Exercise brief ->
Since only part of the material below is wanted, output exactly the lines from the one with "ces conditions. Vous êtes d'accord" up to and including the one with "Ce forum utilise les cookies pour s".

━━━━━ Extracted material ━━━━━

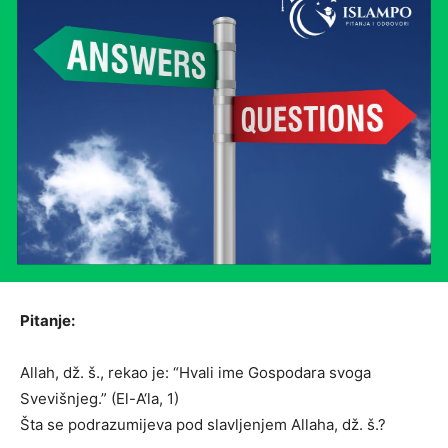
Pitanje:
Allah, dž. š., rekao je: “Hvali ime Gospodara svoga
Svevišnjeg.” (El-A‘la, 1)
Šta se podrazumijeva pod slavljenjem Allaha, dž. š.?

━━━━━
━━━━━ Extracted material ━━━━━

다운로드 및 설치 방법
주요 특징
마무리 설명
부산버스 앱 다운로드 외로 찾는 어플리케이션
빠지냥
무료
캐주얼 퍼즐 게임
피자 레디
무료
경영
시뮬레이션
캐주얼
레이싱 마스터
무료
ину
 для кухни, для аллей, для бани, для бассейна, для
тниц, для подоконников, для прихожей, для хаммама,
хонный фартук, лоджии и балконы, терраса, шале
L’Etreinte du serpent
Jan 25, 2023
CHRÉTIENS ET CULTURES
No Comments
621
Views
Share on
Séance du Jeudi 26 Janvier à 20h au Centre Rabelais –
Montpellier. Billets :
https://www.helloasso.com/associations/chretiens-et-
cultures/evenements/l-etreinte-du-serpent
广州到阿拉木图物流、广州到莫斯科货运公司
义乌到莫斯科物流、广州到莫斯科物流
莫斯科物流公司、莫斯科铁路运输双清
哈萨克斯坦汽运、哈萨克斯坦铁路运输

━━━━━
━━━━━ Extracted material ━━━━━

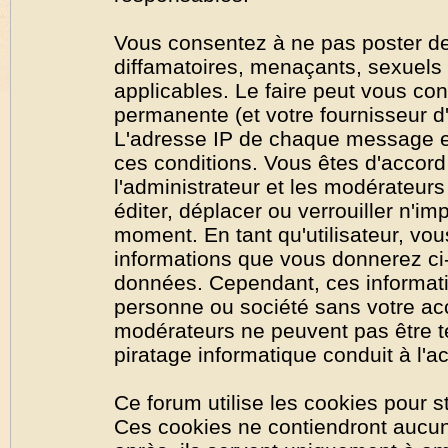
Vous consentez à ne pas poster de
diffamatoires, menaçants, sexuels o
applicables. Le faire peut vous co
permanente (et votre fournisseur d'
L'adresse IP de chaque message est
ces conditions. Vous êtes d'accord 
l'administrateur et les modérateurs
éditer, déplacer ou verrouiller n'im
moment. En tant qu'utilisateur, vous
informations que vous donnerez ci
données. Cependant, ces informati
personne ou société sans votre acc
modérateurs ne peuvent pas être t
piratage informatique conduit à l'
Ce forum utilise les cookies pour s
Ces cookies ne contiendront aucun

━━━━━

Expected output ->
ces conditions. Vous êtes d'accord 
l'administrateur et les modérateurs
éditer, déplacer ou verrouiller n'im
moment. En tant qu'utilisateur, vous
informations que vous donnerez ci
données. Cependant, ces informati
personne ou société sans votre acc
modérateurs ne peuvent pas être t
piratage informatique conduit à l'
Ce forum utilise les cookies pour s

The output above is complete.